The data cube aggregation is a multidimensional aggregation that eases multidimensional analysis. The
data cube present precomputed and summarized data which eases the data mining into fast access.
4. Data Compression
Data compression employs modification, encoding, or converting the structure of data in a way that
consumes less space. Data compression involves building a compact representation of information by
removing redundancy and representing data in binary form. Data that can be restored successfully from its
compressed form is called Lossless compression. In contrast, the opposite where it is not possible to restore
the original form from the compressed form is Lossy compression. Dimensionality and numerosity
reduction method are also used for data compression.

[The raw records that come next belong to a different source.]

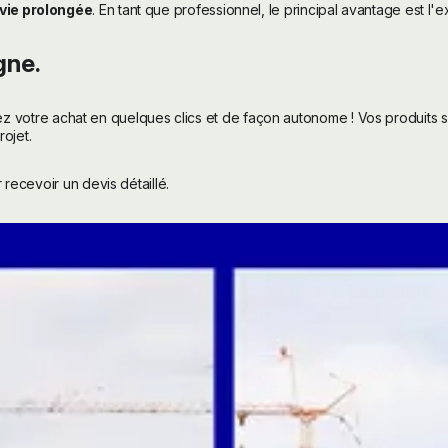
vie prolongée
. En tant que professionnel, le principal avantage est l'
gne.
ez votre achat en quelques clics et de façon autonome ! Vos produits 
ojet.
ecevoir un devis détaillé.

This technique reduces the size of the files using different encoding mechanisms, such as Huffman
Encoding and run-length Encoding. We can divide it into two types based on their compression techniques.
1. Lossless Compression: Encoding techniques (Run Length Encoding) allow a simple and minimal
data size reduction. Lossless data compression uses algorithms to restore the precise original data
from the compressed data.
2. Lossy Compression: In lossy-data compression, the decompressed data may differ from the
original data but are useful enough to retrieve information from them. For example, the JPEG
image format is a lossy compression, but we can find the meaning equivalent to the original image.
Methods such as the Discrete Wavelet transform technique PCA (principal component analysis) are
examples of this compression.
5. Discretization Operation
The data discretization technique is used to divide the attributes of the continuous nature into data with
intervals. We replace many constant values of the attributes with labels of small intervals. This means that
mining results are shown in a concise and easily understandable way.
1. Top-down discretization: If you first consider one or a couple of points (so-called breakpoints or
split points) to divide the whole set of attributes and repeat this method up to the end, then the
process is known as top-down discretization, also known as splitting.
2. Bottom-up discretization: If you first consider all the constant values as split-points, some are
discarded through a combination of the neighborhood values in the interval. That process is called
bottom-up discretization.
Data Transformation:
The change made in the format or the structure of the data is called data transformation.
This step can be simple or complex based on the requirements. There are some methods in
data transformation.
Smoothing: With the help of algorithms, we can remove noise from the dataset and helps in
knowing the important features of the dataset. By smoothing we can find even a simple
change that helps in prediction.
Aggregation: In this method, the data is stored and presented in the form of a summary. The
data set which is from multiple sources is integrated into with data analysis description. This
is an important step since the accuracy of the data depends on the quantity and quality of the
data. When the quality and the quantity of the data are good the results are more relevant.
Discretization: The continuous data here is split into intervals. Discretization reduces the
data size. For example, rather than specifying the class time, we can set an interval like (3
pm-5 pm, 6 pm-8 pm).
Normalization: It is the method of scaling the data so that it can be represented in a smaller
range. Example ranging from -1.0 to 1.0.